Shrewsbury clock
A portmanteau
Monday, March 2, 2026
VISIONS
Friday, February 27, 2026
QUELLER
I bought the demon queller
When I was ten because
I had a dollar and its orangeness
Appealed to me. It was meant
To quell Japanese demons
But mischance had brought it
To a Brooklyn giftshop.
American demons, thinking it's
One of their own, imitate
It's lidless glare and leave it gifts.
Mostly resigned, it sometimes dreams
A Japanese demon will turn up --,
Perhaps trying to sell me something --
And find itself quelled.
Wednesday, February 25, 2026
UNDOING
It wasn't the weaving
She'd miss so much
As the unweaving
The unpatterning.
Long night hours
The light of a candle
Held by a maid
(Later hung
Her pale legs kicking)
If the sly king
Had drowned at sea
She'd have learned
To unspin wool
Unshear sheep
Unstring minutes
Hoping another Penelope
Might string them again
String them better.
Monday, February 23, 2026
MARKETING
There used to be
A fish market here
But they packed it up
Ghosts and all and
Moved it to the Bronx.
Now, very early
Muses buy and sell
Ideas for poems
My usual muse
(Quite old but sly)
Often leaves with
A small wrapped idea
And two or three others
Which somehow
Found themselves
In her purse's
Deepest depths.
Friday, February 20, 2026
ON LINE
On the long line for admission
To Hell stands a child.
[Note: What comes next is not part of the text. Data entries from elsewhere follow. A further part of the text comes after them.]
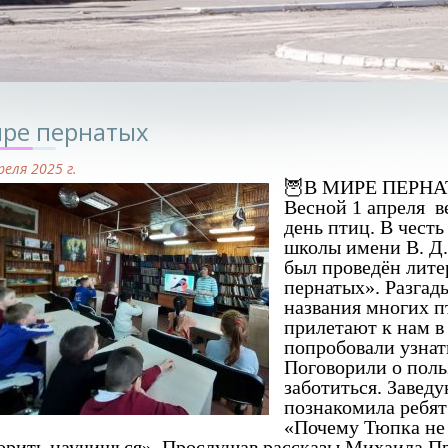
ире пернатых
реля 2025 г.
🦉В МИРЕ ПЕРН
Весной 1 апреля 
день птиц. В честь
школы имени В. Д.
был проведён лите
пернатых». Разгад
названия многих п
прилетают к нам в
попробовали узнат
Поговорили о польз
заботиться. Завед
познакомила ребят
«Почему Тюпка не 
орить научишься». Прослушав рассказы Михаила Пр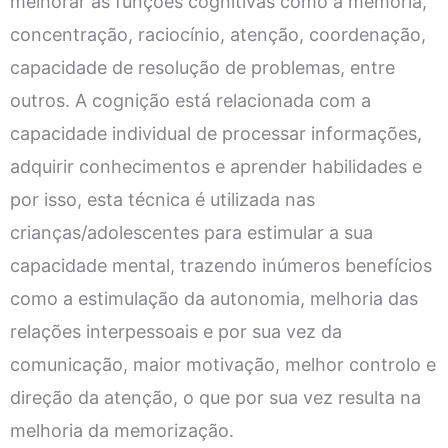
melhorar as funções cognitivas como a memória,
concentração, raciocínio, atenção, coordenação,
capacidade de resolução de problemas, entre
outros. A cognição está relacionada com a
capacidade individual de processar informações,
adquirir conhecimentos e aprender habilidades e
por isso, esta técnica é utilizada nas
crianças/adolescentes para estimular a sua
capacidade mental, trazendo inúmeros benefícios
como a estimulação da autonomia, melhoria das
relações interpessoais e por sua vez da
comunicação, maior motivação, melhor controlo e
direção da atenção, o que por sua vez resulta na
melhoria da memorização.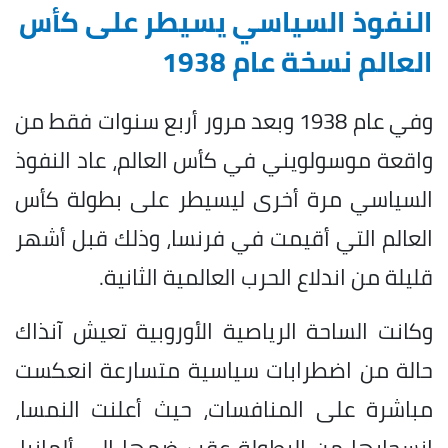
النفوذ السياسي يسيطر على كأس
العالم نسخة عام 1938
وفي عام 1938 وبعد مرور أربع سنوات فقط من
واقعة موسولويني في كأس العالم، عاد النفوذ
السياسي مرة أخرى ليسيطر على بطولة كأس
العالم التي أقيمت في فرنسا، وذلك قبل أشهر
قليلة من اندلاع الحرب العالمية الثانية.
وكانت الساحة الرياصية الأوروبية تعيش آنذاك
حالة من اضطرابات سياسية متسارعة انعكست
مباشرة على المنافسات، حيث أعلنت النمسا،
انسحابها من البطولة عقب ضمها إلى ألمانيا،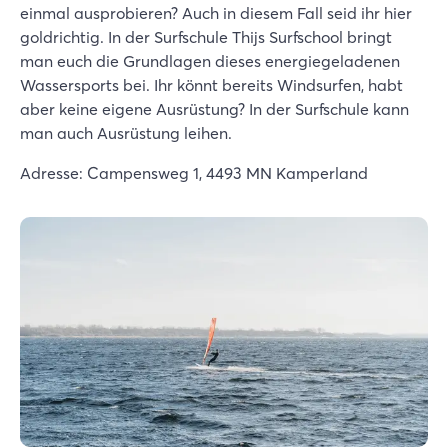
einmal ausprobieren? Auch in diesem Fall seid ihr hier
goldrichtig. In der Surfschule Thijs Surfschool bringt
man euch die Grundlagen dieses energiegeladenen
Wassersports bei. Ihr könnt bereits Windsurfen, habt
aber keine eigene Ausrüstung? In der Surfschule kann
man auch Ausrüstung leihen.
Adresse: Campensweg 1, 4493 MN Kamperland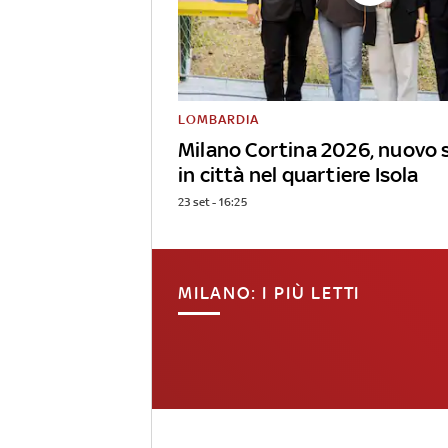
LOMBARDIA
Milano Cortina 2026, nuovo 
in città nel quartiere Isola
23 set - 16:25
MILANO: I PIÙ LETTI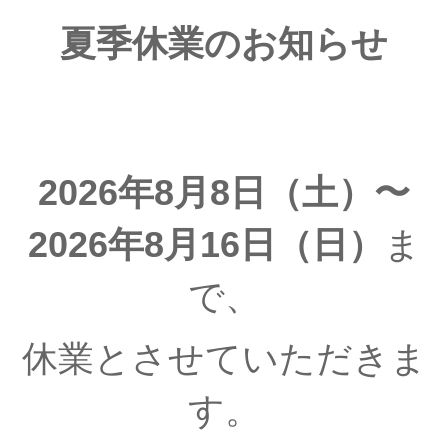
夏季休業のお知らせ
2026年8月8日（土）〜
2026年8月16日（日）
ま
で、
休業とさせていただきま
す。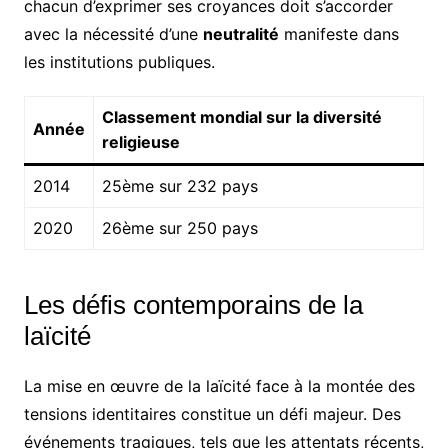
chacun d’exprimer ses croyances doit s’accorder
avec la nécessité d’une
neutralité
manifeste dans
les institutions publiques.
Classement mondial sur la diversité
Année
religieuse
2014
25ème sur 232 pays
2020
26ème sur 250 pays
Les défis contemporains de la
laïcité
La mise en œuvre de la laïcité face à la montée des
tensions identitaires constitue un défi majeur. Des
événements tragiques, tels que les attentats récents,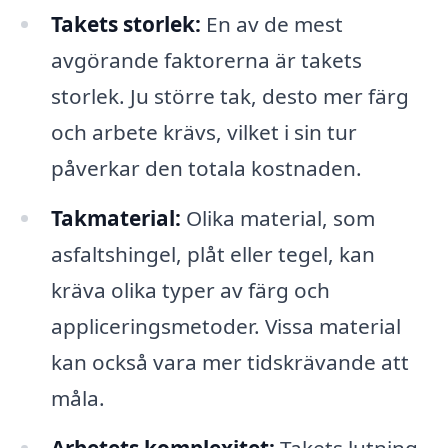
Takets storlek:
En av de mest
avgörande faktorerna är takets
storlek. Ju större tak, desto mer färg
och arbete krävs, vilket i sin tur
påverkar den totala kostnaden.
Takmaterial:
Olika material, som
asfaltshingel, plåt eller tegel, kan
kräva olika typer av färg och
appliceringsmetoder. Vissa material
kan också vara mer tidskrävande att
måla.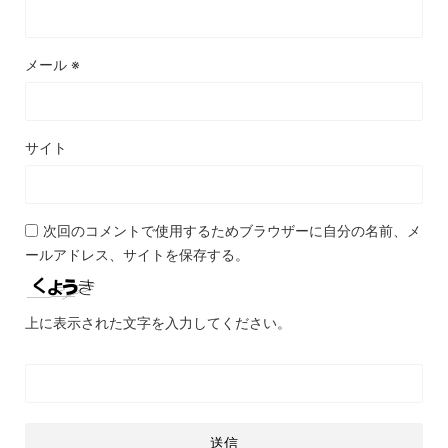
メール
※
サイト
次回のコメントで使用するためブラウザーに自分の名前、メ
ールアドレス、サイトを保存する。
上に表示された文字を入力してください。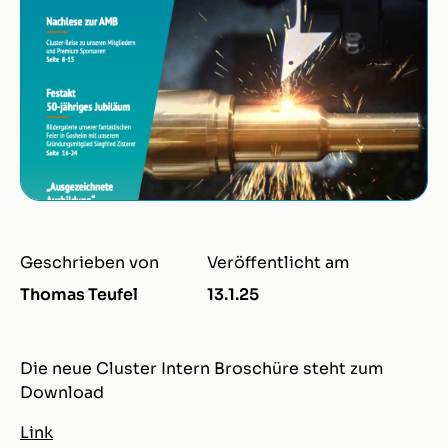
Geschrieben von
Veröffentlicht am
Thomas Teufel
13.1.25
Die neue Cluster Intern Broschüre steht zum
Download
Link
It's hard
To imagine why she's there
But there she is, fidgeting,
Holding the memory of a toy
That was blown up with her
One damned soul makes faces
To amuse her. Another starts
A long story about an elephant
And a lizard and a flying boat.
It's a very long line and, really,
What else have we to do?
Wednesday, February 18, 2026
VETERANS
Some saints spend so long in the field that at last
They're worn down, almost featureless, like spoons
With unreadable monograms and twisting handles
Which might be anything -- writhing Cupids, sleepy mermaids,
Apostles, even. Their attributes are lost or mere blobs,
Their miracles pointless, giving a duck, say, the power
To heal shattered bones and twisted hearts
Or making puddles rain themselves back into the sky.
Monday, February 16, 2026
A COUSIN
During the War my mother's cousin Simon
Was a solider and wrote brave letters
Sometimes and funny ones other times
He'd type an original and six carbons
Sending my mother carbon four.
When he was in college he lived
In my grandparents' house and Joe
My grandfather gave him a dime
Every morning for carfare. Most mornings
Si walked so he could spend the dime
On cigarettes and coffee. He came home
With a whole heart but three years later
It broke and then his spirit went flat
And he smoked cheap tobacco in a pipe.
When I found his war letters I wondered
What had happened to make him
Scared of everything. My mother thought
It was a girl named Gretchen or perhaps
Just bad luck of which Simon always had
Enough and more than enough.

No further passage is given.